Lock was discharged from physical therapy to home exercise on December 18,

2013. Lock’s last massage therapy appointment was December 9, 2013. A January

20, 2014, discharge note stated “Reason Given: She feels like she has recovered well.”

After Lock was involved in another motor vehicle accident in May 2014, Dr. Mayeno

noted:

Stephanie states that she was feeling much better in late December. Physical therapy was discontinued in late January and since early February she has felt well with no stiffness or pain in the neck or back. .... Will close her claim from her [motor vehicle accident] dated 2/22/13 in view of her subjective clinical course of pain and spasm complaints which had resolved as of earlier this year, her discharge from physical therapy and her self-reported [independent medical exam (IME)] that was negative. She is in agreement with this plan. She will discuss this with her lawyer.

As required under her policy with American Family, Lock submitted to an

independent medical exam (IME) with Dr. Dennis Chong in January 2014. Dr. Chong

diagnosed Lock with soft tissue injuries, which he said should have fully healed two to

three months after the accident. Dr. Chong found Lock to be “medically stationary” and

capable of performing her “functional job duties and normal activities of daily living” at

3 No. 79255-5-I-I/4

the time of the examination. He indicated that “no further diagnostic testing or additional

treatment is medically necessary.”

As a result, American Family notified Lock on January 20, 2014, that it would not

pay for any further medical treatments after January 14, 2014. The letter from American

Family informed Lock that “[a]ny reductions in your client’s billings or treatment not

considered reasonable, necessary and related to your client’s automobile accident are

subject to rebuttal on your client’s part.” Lock did not dispute the IME.

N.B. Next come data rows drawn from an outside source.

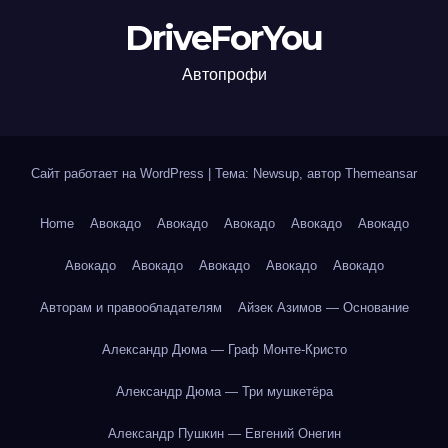
DriveForYou
Автопрофи
Сайт работает на WordPress
|
Тема: Newsup, автор
Themeansar
Home
Авокадо
Авокадо
Авокадо
Авокадо
Авокадо
Авокадо
Авокадо
Авокадо
Авокадо
Авокадо
Авторам и правообладателям
Айзек Азимов — Основание
Александр Дюма — Граф Монте-Кристо
Александр Дюма — Три мушкетёра
Александр Пушкин — Евгений Онегин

American Family paid $13,541.98 of Lock’s PIP benefits. All of Lock’s medical

bills were paid by American Family. American Family acknowledged that Lock was still

seeking treatment for an injury in September 2013 and valued Lock’s remaining

insurance claim at up $8,500. American Family initially offered to settle for $5,000, and

then increased its offer to $7,500 on December 15, 2014. Lock did not accept the

$7,500 offer to settle.

Lock filed a UIM lawsuit against American Family in March 2015. Lock amended

her complaint in November 2015, adding extra-contractual causes of action for violation

of the IFCA, CPA, and a common law insurance bad faith claim. Lock alleged that

American Family failed to reasonably investigate her claim, failed to explain its offer,

and failed to reasonably communicate, leading her to file the UIM suit.

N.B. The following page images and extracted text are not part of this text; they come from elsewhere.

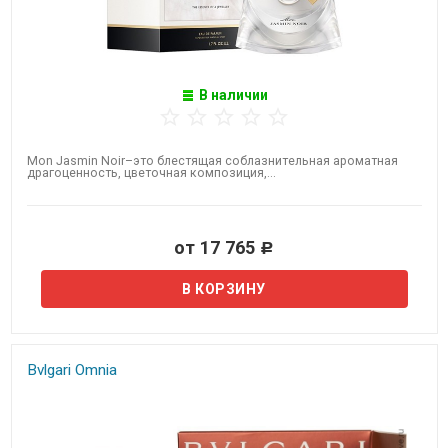
В наличии
Mon Jasmin Noir–это блестящая соблазнительная ароматная
драгоценность, цветочная композиция,...
от 17 765
Р
Bvlgari Omnia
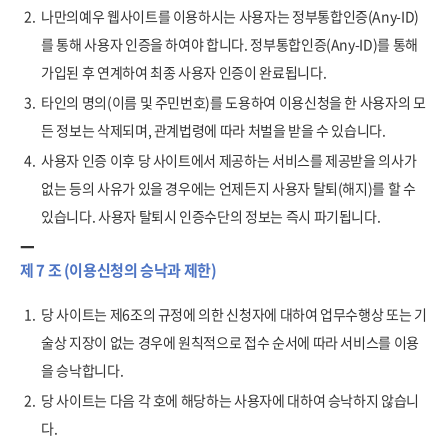
2.
나만의예우 웹사이트를 이용하시는 사용자는 정부통합인증(Any-ID)
를 통해 사용자 인증을 하여야 합니다. 정부통합인증(Any-ID)를 통해
가입된 후 연계하여 최종 사용자 인증이 완료됩니다.
3.
타인의 명의(이름 및 주민번호)를 도용하여 이용신청을 한 사용자의 모
든 정보는 삭제되며, 관계법령에 따라 처벌을 받을 수 있습니다.
4.
사용자 인증 이후 당 사이트에서 제공하는 서비스를 제공받을 의사가
없는 등의 사유가 있을 경우에는 언제든지 사용자 탈퇴(해지)를 할 수
있습니다. 사용자 탈퇴시 인증수단의 정보는 즉시 파기됩니다.
제 7 조 (이용신청의 승낙과 제한)
1.
당 사이트는 제6조의 규정에 의한 신청자에 대하여 업무수행상 또는 기
술상 지장이 없는 경우에 원칙적으로 접수 순서에 따라 서비스를 이용
을 승낙합니다.
2.
당 사이트는 다음 각 호에 해당하는 사용자에 대하여 승낙하지 않습니
다.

After Lock added her extra-contractual claims, American Family removed the

case to federal court claiming an amount in controversy over $75,000. After a hearing,

U.S. District Court Judge James Robart remanded the case back to the King County

Superior Court on February 10, 2016.

4 No. 79255-5-I-I/5

After remand, trial was set for October 3, 2016, before King County Superior

Court Judge Beth Andrus. On August 12, 2016, Judge Andrus denied American

Family’s motion for a continuance of the trial. The court then denied American Family’s

motion for a hearing on summary judgment on shortened time and denied American

Family’s request to calendar a hearing on its motion for summary judgment before trial.

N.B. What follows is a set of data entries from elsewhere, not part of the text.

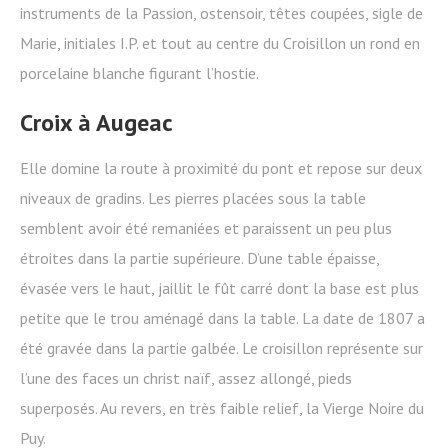
instruments de la Passion, ostensoir, têtes coupées, sigle de
Marie, initiales I.P. et tout au centre du Croisillon un rond en
porcelaine blanche figurant l’hostie.
Croix à Augeac
Elle domine la route à proximité du pont et repose sur deux
niveaux de gradins. Les pierres placées sous la table
semblent avoir été remaniées et paraissent un peu plus
étroites dans la partie supérieure. D’une table épaisse,
évasée vers le haut, jaillit le fût carré dont la base est plus
petite que le trou aménagé dans la table. La date de 1807 a
été gravée dans la partie galbée. Le croisillon représente sur
l’une des faces un christ naïf, assez allongé, pieds
superposés. Au revers, en très faible relief, la Vierge Noire du
Puy.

On September 1, 2016, American Family removed the case to the U.S. District Court a

second time. American Family again alleged an amount in controversy in excess of

$75,000. After removal, American Family filed the same summary judgment motion

before the U.S. District Court.

American Family relied on Lock’s statement of damages to support its claim that

the amount in controversy exceeded $106,000. Lock’s statement of damages identified

$13,541.98 in special damages and identified that general damages for the IFCA, CPA,

and bad faith claims were unknown as they would be determined by a jury. The

statement of damages indicated that American Family had previously estimated the

general damages as being a minimum of $92,709.90.